The Educational Relevance of Communication Disorders

7 Oct


My professional goal this year is to ensure that the intervention I am providing to our students matches expectations for mastery of the classroom curriculum.


I want to share some tidbits from an article by Lissa Power-deFur, PhD, a professor for communication sciences and disorders at Longwood University. The article appeared in the most recent issue of the ASHA (American Speech-Language Hearing Association) Leader, the professional publication that releases new research and pertinent information for Speech-Language Pathologists and Audiologists.

Language development and proficiency is so closely linked to expectations for mastery of academic curriculum.  This is exactly why I believe so strongly that speech/language intervention must be aligned with what students are expected to know to be successful at each grade level.

To illustrate this point, here is an example of a Kindergarten Common Core Standard for Reading:

Students should be able to “count, pronounce, blend, and segment syllables in spoken words.”

“Follow agreed-upon rules for discussions (e.g., listening to others and taking turns speaking about the topics and texts under discussion).”

As Dr. Power-deFur points out, mastery of these standard will be particularly difficult for kids with

  • articulation disorders (“pronounce syllables”)
  • pragmatic disorders (“agreed-upon rules for discussions”)
  • fluency (“speaking about the topics”)
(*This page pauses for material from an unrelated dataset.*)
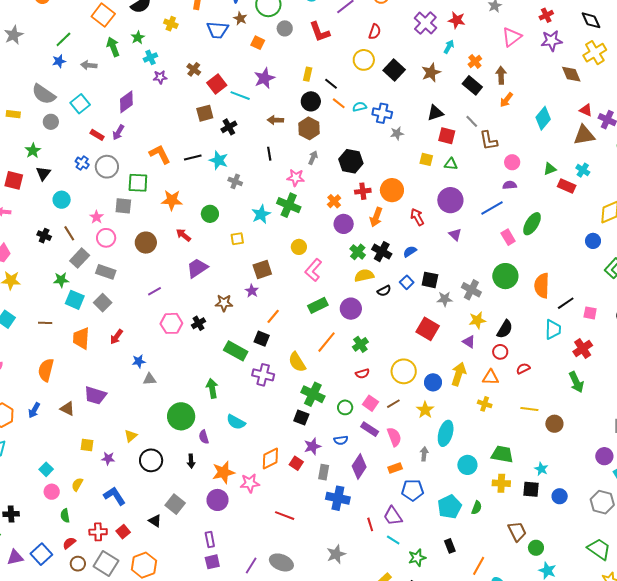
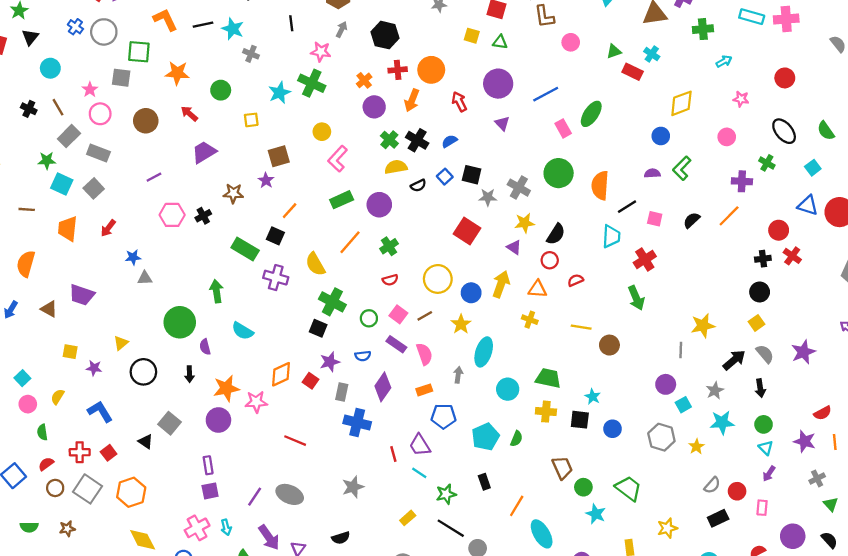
purple semicircle: (510, 185) -> (652, 173), moved
green trapezoid: (599, 549) -> (628, 488), moved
At all levels, the academic expectations are inextricable from the demands  of speech and language.  Each standard can be analyzed for the role that both expressive and receptive language skills play as students work to master the standard.   For this reason,  Dr. Power-deFur advocates for the importance of tailoring Speech and Language Intervention for kids with communication disorders.

Another interesting point is that according to R.J. Marazano’s research (2004), when children are learning new words, they need 6 to 10 exposures to a word in context in order to retain it.   Furthermore, students with learning disabilities have only an 8% chance of learning a new word from context alone.  Most of the new vocabulary students are expected to learn come from the content areas (reading, social studies, science), making it that much more important that students who have Speech & Language goals related to vocabulary growth are directly linked to classroom standards and curriculum.

This year I am addressing the demands of the curriculum for our students who have delayed or disordered language development by attending the weekly 2nd grade planning meetings and writing all IEP goals based on the Common Core State Standards for each grade level.   Also, in order to support the rigorous phonics curriculum in Kindergarten, The Sounds in Motion program is in full effect in Ms. Probst classroom.  We are implementing this program in Ms. Rivera’s classroom next week in order to scaffold phonemic awareness skills for our English Language Learners.

A special thank you to our literacy coach, Stacey Sotirhos, for being an incredible mentor, resource and liaison between our Speech & Language program and the classroom.